▶ [WHAT YOU NEED TO DO] Write out the entries, please, from the line containing "Unsere Dienstleistungen" through their final line, exactly and with nothing else.

▶ [GIVEN RECORDS]
####
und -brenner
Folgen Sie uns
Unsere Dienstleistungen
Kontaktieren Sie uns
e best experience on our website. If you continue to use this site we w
####
▶ [SOLUTION FOR THIS TASK]
Unsere Dienstleistungen
Kontaktieren Sie uns
e best experience on our website. If you continue to use this site we w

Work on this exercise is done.